Настя распахнула форточку, выкрикнула в морозную ночь:
– Ты – как шахматная доска!
В маминой комнате послышалось шевеление, и Настя поспешно захлопнула окно, схватила книгу, прыгнула на кровать.
На пороге показалась Ирина Егоровна, строго спросила дочь:
– Кому ты кричала?
– Принцу, мама, – счастливо улыбнулась Настя.
И подумала: «Вот дура! Как же я раньше-то его не замечала?!»
Смысл жизни оказался прост.
А внешне – ничего не изменилось. Совсем ничего.
Все та же квартира, и университет, и античная литература (ну зачем будущему корреспонденту нужны Овидии и Горации?), и прежний, из прошлой жизни, будильник с визгливым звонком…
Только теперь, когда будильник будил ее к первой паре (а за окном – темень, и топят неважно – хоть и блатной дом), Настя думала: «А я сегодня увижу Сеньку!» И вскакивала, бодро мчалась на кухню, на запах дедова кофе.
Егор Ильич наливал ей чашечку, усмехался:
– Что, прижилась в университете? Смотрю, повеселела… И к первой паре стала ходить.
Настя опускала глаза:
– А у нас гайки закрутили. За посещаемостью как звери следят.

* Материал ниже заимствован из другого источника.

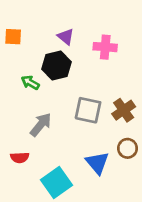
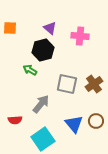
green arrow: (30, 83) -> (30, 70), moved
gray arrow: (41, 125) -> (41, 104), moved
brown circle: (128, 148) -> (96, 121), moved

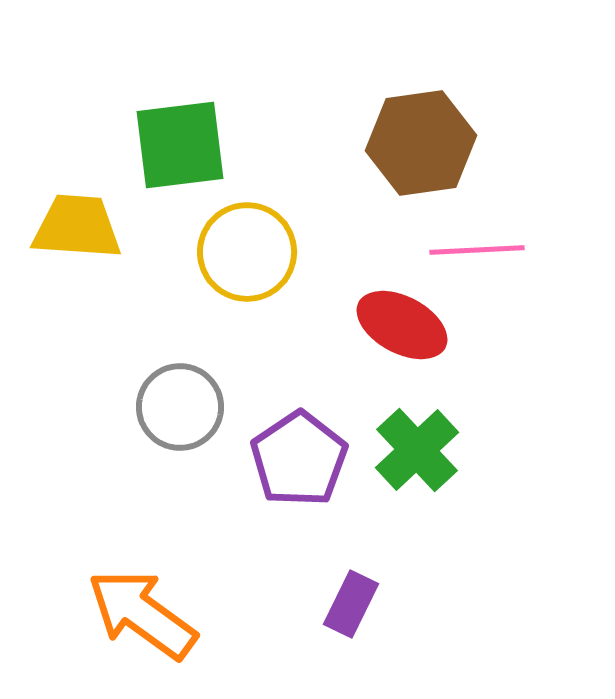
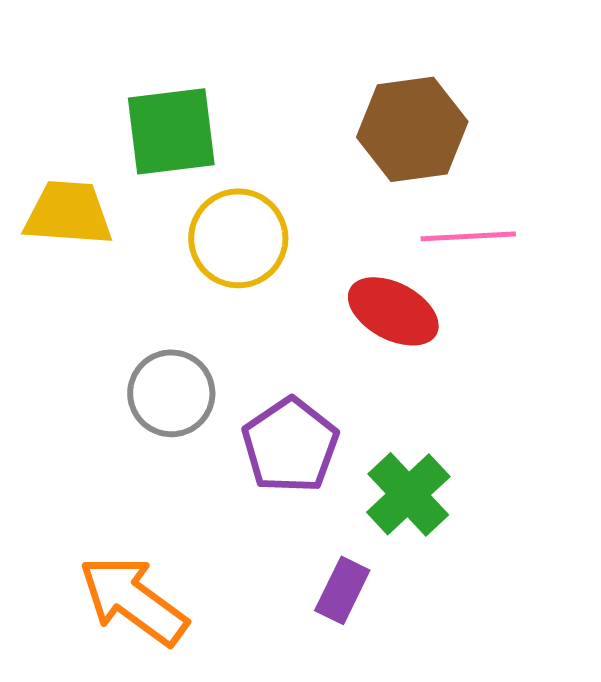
green cross: (417, 450) -> (408, 494), moved

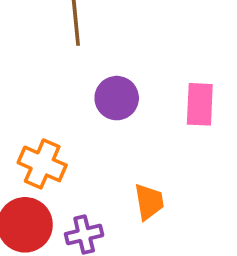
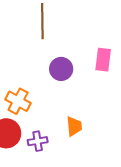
pink rectangle: (200, 104) -> (103, 60), moved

– Да уж, за вами глаз да глаз нужен, – соглашался дед. И, кажется, посматривал на Настю подозрительно. А она изо всех сил старалась погасить блеск в глазах и принять скучающий, равнодушный вид.
…Подруга Милка никогда не скрывала от собственной матери своих поклонников. Кого только не водила в дом: и безумновзглядых художников, и непризнанных поэтов, и даже молчаливых крепышей из автосервиса. И со всеми Милина мама дружелюбно беседовала, а некоторым странствующим (например, из Питера) путникам даже предоставляла кров. А у Насти дома совсем не так. Издавна повелось: только Эжен гость желанный. А прочие парни – немедленно подпадают под въедливый рентген маминых и бабушкиных взглядов. И расспросов. А покинув их квартиру, подвергаются беспощадной обструкции. Один – икнул, у второго – «глаза ушлые», третий – в слове «звонить» ударение неправильно ставит.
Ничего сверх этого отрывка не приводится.